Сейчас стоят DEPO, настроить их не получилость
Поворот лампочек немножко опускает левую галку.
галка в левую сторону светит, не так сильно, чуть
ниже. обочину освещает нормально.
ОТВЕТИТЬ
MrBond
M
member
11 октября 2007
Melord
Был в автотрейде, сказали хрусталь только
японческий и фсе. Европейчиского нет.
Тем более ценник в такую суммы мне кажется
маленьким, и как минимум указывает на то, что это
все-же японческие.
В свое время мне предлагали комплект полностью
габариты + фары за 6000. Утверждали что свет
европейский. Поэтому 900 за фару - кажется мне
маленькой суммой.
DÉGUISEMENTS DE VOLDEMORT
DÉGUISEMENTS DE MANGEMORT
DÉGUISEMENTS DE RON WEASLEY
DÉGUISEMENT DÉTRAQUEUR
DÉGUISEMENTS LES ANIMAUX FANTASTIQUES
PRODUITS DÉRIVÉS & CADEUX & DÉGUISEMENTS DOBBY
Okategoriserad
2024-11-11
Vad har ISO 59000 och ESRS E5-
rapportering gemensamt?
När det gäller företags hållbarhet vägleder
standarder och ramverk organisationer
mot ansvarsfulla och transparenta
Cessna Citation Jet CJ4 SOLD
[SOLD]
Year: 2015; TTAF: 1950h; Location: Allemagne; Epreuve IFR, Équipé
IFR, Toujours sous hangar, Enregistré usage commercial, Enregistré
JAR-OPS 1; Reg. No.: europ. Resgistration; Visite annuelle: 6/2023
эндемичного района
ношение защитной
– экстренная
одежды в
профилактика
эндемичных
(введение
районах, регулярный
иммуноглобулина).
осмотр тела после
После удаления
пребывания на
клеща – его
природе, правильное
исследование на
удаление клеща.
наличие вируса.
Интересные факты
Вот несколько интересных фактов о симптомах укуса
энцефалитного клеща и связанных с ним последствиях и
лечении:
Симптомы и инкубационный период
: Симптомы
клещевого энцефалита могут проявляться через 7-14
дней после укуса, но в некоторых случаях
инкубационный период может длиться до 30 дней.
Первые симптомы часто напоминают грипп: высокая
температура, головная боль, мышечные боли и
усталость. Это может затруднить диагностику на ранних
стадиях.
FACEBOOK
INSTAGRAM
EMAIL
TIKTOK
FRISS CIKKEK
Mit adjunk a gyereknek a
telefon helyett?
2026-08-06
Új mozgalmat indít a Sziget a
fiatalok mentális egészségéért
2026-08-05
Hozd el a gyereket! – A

INSTRUCTIONS FOR THE TASK: Exactly reproduce the entries in their entirety.

EXERCISE SOLUTION:
Сейчас стоят DEPO, настроить их не получилость
Поворот лампочек немножко опускает левую галку.
галка в левую сторону светит, не так сильно, чуть
ниже. обочину освещает нормально.
ОТВЕТИТЬ
MrBond
M
member
11 октября 2007
Melord
Был в автотрейде, сказали хрусталь только
японческий и фсе. Европейчиского нет.
Тем более ценник в такую суммы мне кажется
маленьким, и как минимум указывает на то, что это
все-же японческие.
В свое время мне предлагали комплект полностью
габариты + фары за 6000. Утверждали что свет
европейский. Поэтому 900 за фару - кажется мне
маленькой суммой.
DÉGUISEMENTS DE VOLDEMORT
DÉGUISEMENTS DE MANGEMORT
DÉGUISEMENTS DE RON WEASLEY
DÉGUISEMENT DÉTRAQUEUR
DÉGUISEMENTS LES ANIMAUX FANTASTIQUES
PRODUITS DÉRIVÉS & CADEUX & DÉGUISEMENTS DOBBY
Okategoriserad
2024-11-11
Vad har ISO 59000 och ESRS E5-
rapportering gemensamt?
När det gäller företags hållbarhet vägleder
standarder och ramverk organisationer
mot ansvarsfulla och transparenta
Cessna Citation Jet CJ4 SOLD
[SOLD]
Year: 2015; TTAF: 1950h; Location: Allemagne; Epreuve IFR, Équipé
IFR, Toujours sous hangar, Enregistré usage commercial, Enregistré
JAR-OPS 1; Reg. No.: europ. Resgistration; Visite annuelle: 6/2023
эндемичного района
ношение защитной
– экстренная
одежды в
профилактика
эндемичных
(введение
районах, регулярный
иммуноглобулина).
осмотр тела после
После удаления
пребывания на
клеща – его
природе, правильное
исследование на
удаление клеща.
наличие вируса.
Интересные факты
Вот несколько интересных фактов о симптомах укуса
энцефалитного клеща и связанных с ним последствиях и
лечении:
Симптомы и инкубационный период
: Симптомы
клещевого энцефалита могут проявляться через 7-14
дней после укуса, но в некоторых случаях
инкубационный период может длиться до 30 дней.
Первые симптомы часто напоминают грипп: высокая
температура, головная боль, мышечные боли и
усталость. Это может затруднить диагностику на ранних
стадиях.
FACEBOOK
INSTAGRAM
EMAIL
TIKTOK
FRISS CIKKEK
Mit adjunk a gyereknek a
telefon helyett?
2026-08-06
Új mozgalmat indít a Sziget a
fiatalok mentális egészségéért
2026-08-05
Hozd el a gyereket! – A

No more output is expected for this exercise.